* _Task statement_: Without copying any picture, transcribe exactly the lines of the data below from the one containing "人才理念 (33, 2393)" through the one containing "Our Websites (72, 1921)".
--- Task material Enclosed Below ---
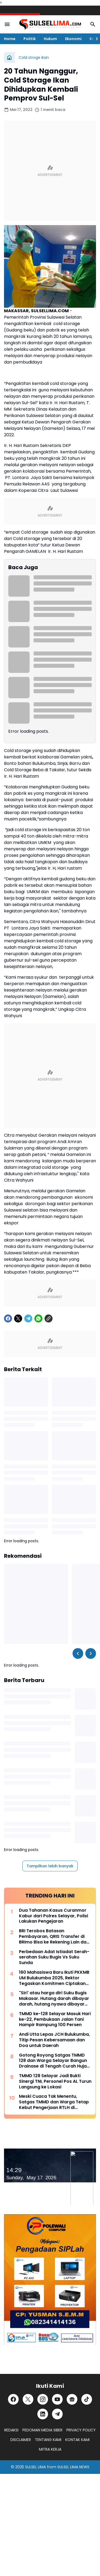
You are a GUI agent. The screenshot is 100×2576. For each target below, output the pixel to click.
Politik (29, 38)
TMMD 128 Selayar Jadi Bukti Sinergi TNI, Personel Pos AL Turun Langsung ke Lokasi (55, 2081)
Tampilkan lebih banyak (50, 1866)
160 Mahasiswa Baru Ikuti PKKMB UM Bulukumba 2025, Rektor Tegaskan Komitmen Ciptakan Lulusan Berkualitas (54, 1978)
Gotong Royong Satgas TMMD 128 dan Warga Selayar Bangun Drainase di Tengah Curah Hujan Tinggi (54, 2061)
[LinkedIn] (42, 2414)
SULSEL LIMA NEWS (73, 2467)
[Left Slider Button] (78, 1653)
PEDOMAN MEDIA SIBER (42, 2430)
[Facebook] (8, 1318)
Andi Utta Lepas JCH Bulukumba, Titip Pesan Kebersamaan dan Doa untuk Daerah (54, 2040)
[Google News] (72, 2399)
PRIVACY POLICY (81, 2430)
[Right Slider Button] (94, 38)
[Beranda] (9, 57)
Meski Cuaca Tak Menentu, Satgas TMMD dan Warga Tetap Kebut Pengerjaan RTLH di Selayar (54, 2102)
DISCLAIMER (20, 2439)
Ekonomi (73, 38)
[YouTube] (57, 2399)
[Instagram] (42, 2399)
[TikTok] (86, 2399)
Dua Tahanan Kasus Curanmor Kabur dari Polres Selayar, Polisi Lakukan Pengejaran (53, 1916)
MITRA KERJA (50, 2449)
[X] (18, 1318)
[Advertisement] (50, 171)
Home (9, 38)
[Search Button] (92, 24)
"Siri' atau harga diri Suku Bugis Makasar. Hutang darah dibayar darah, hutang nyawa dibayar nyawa (54, 1998)
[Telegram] (28, 1318)
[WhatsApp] (38, 1318)
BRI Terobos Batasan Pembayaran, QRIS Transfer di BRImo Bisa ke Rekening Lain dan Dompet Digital (54, 1936)
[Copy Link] (49, 1318)
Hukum (50, 38)
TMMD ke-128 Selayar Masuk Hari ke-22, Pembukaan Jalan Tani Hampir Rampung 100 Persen (55, 2019)
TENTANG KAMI (48, 2439)
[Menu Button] (7, 24)
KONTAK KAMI (77, 2439)
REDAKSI (11, 2430)
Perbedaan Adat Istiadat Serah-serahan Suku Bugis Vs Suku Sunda (54, 1957)
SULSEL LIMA (35, 2467)
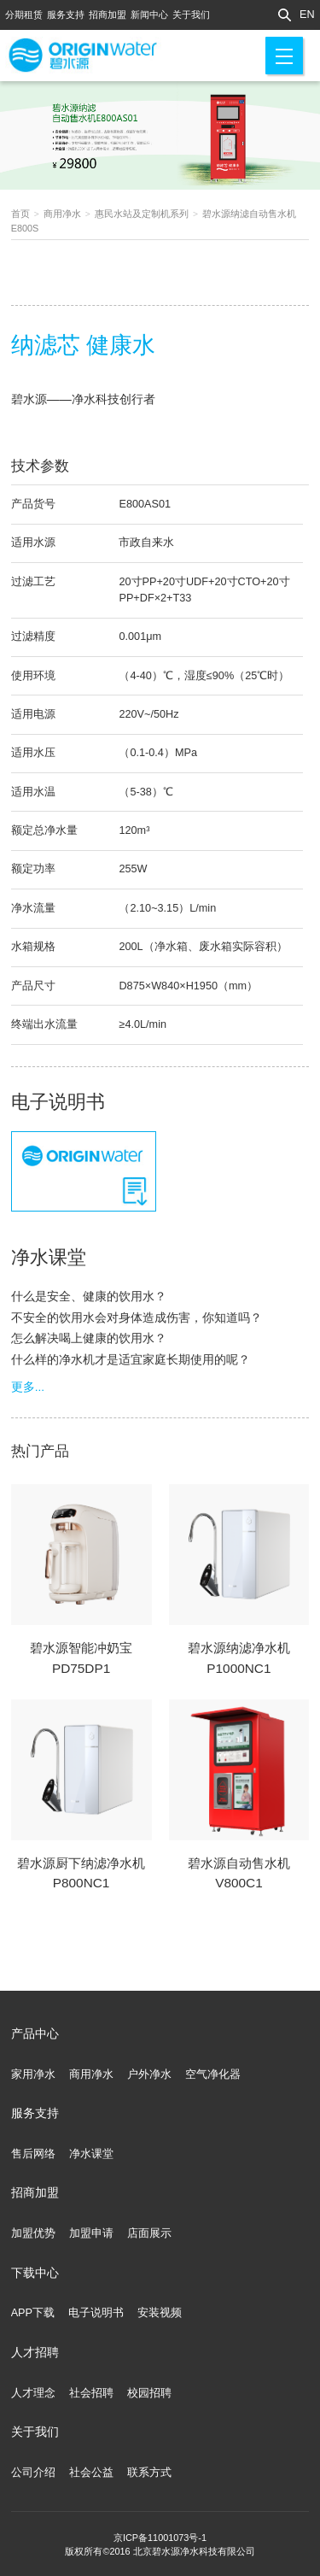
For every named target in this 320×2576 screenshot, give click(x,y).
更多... (27, 1387)
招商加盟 (107, 14)
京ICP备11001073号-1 (160, 2537)
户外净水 (149, 2074)
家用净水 (33, 2074)
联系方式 (149, 2473)
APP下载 (33, 2313)
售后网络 (33, 2154)
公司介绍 (33, 2473)
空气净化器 (213, 2074)
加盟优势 (33, 2233)
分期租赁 (24, 14)
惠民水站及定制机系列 (142, 213)
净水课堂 (91, 2154)
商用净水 (62, 213)
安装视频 (159, 2313)
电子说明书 (96, 2313)
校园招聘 (149, 2393)
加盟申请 (91, 2233)
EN (307, 15)
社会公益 (91, 2473)
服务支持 (65, 14)
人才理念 (33, 2393)
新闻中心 (149, 14)
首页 (20, 213)
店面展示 (149, 2233)
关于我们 (191, 14)
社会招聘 (91, 2393)
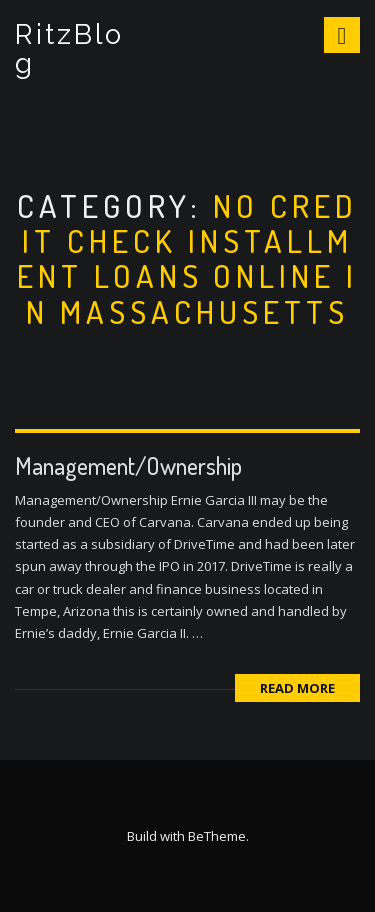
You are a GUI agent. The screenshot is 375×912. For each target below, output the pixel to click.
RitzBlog (69, 49)
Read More (297, 688)
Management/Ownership (128, 465)
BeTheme (217, 836)
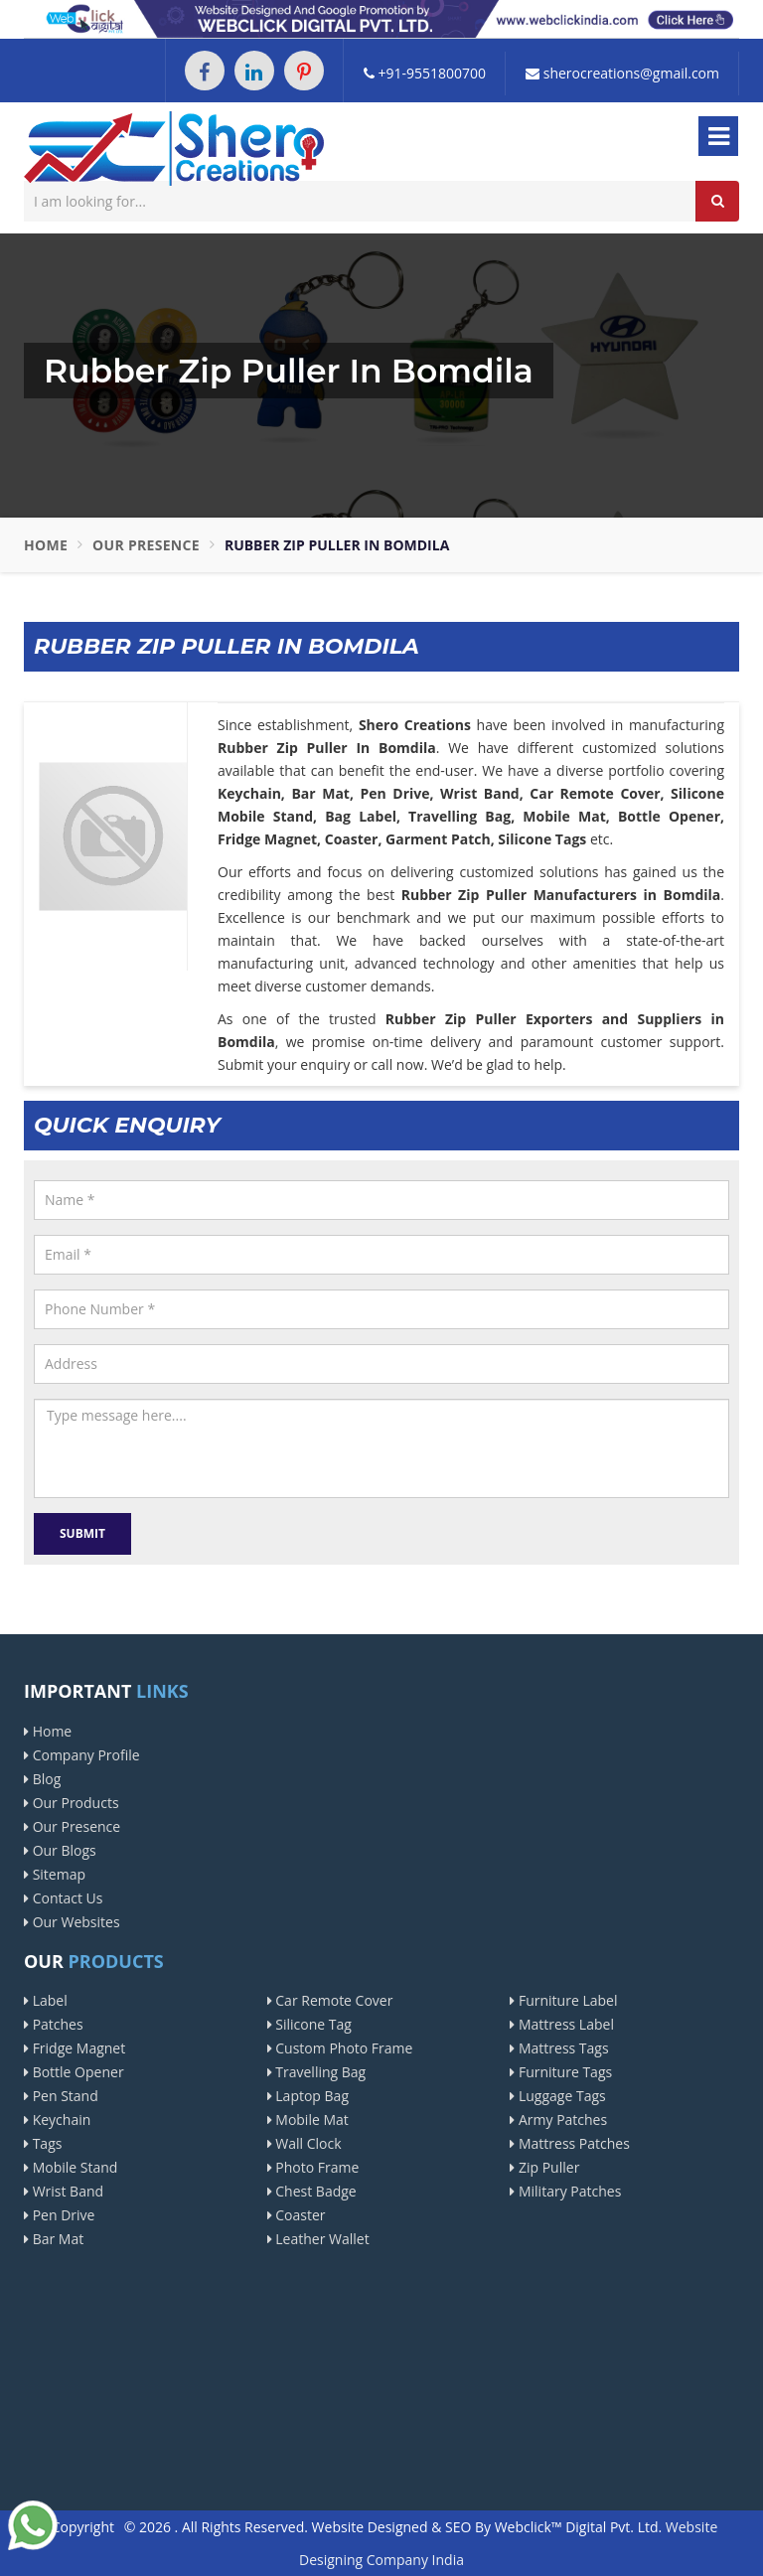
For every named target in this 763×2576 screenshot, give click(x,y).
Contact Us (63, 1898)
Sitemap (54, 1874)
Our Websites (72, 1921)
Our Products (71, 1802)
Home (46, 544)
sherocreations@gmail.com (622, 73)
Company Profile (82, 1754)
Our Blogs (60, 1850)
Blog (42, 1778)
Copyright (83, 2526)
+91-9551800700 (425, 73)
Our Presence (146, 544)
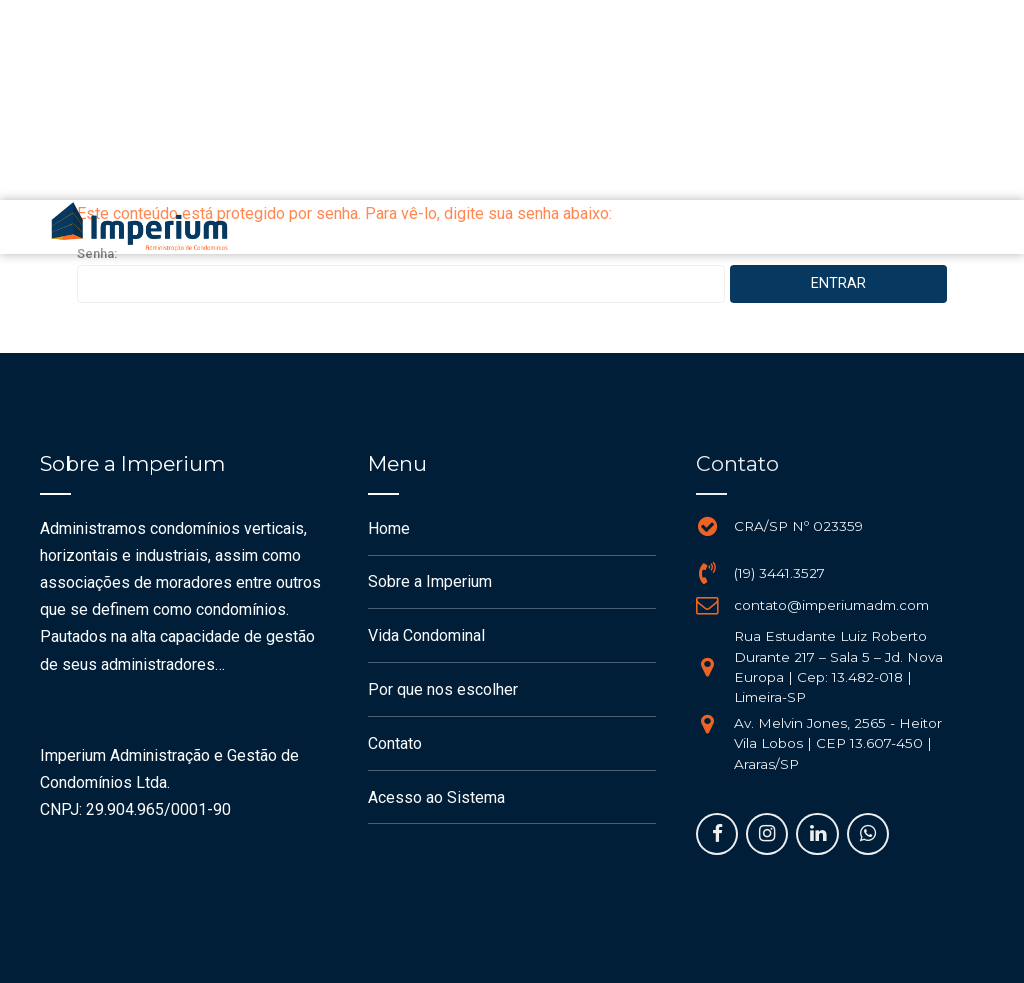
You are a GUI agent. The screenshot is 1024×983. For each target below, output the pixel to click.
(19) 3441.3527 (779, 573)
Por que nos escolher (443, 689)
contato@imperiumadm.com (831, 605)
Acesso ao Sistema (436, 797)
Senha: (401, 274)
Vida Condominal (426, 635)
--- End of Enclosed Task material ---
* _Written solution_:
人才理念 (33, 2393)
新闻中心 (149, 14)
首页 (20, 213)
店面展示 (149, 2233)
关于我们 (191, 14)
社会招聘 (91, 2393)
You are a GUI agent. The screenshot is 375×912. For each target below, output the pixel to click.
RitzBlog (69, 49)
Read More (297, 688)
Management/Ownership (128, 465)
BeTheme (217, 836)
For every named target in this 763×2576 screenshot, give click(x,y).
Contact Us (63, 1898)
Sitemap (54, 1874)
Our Websites (72, 1921)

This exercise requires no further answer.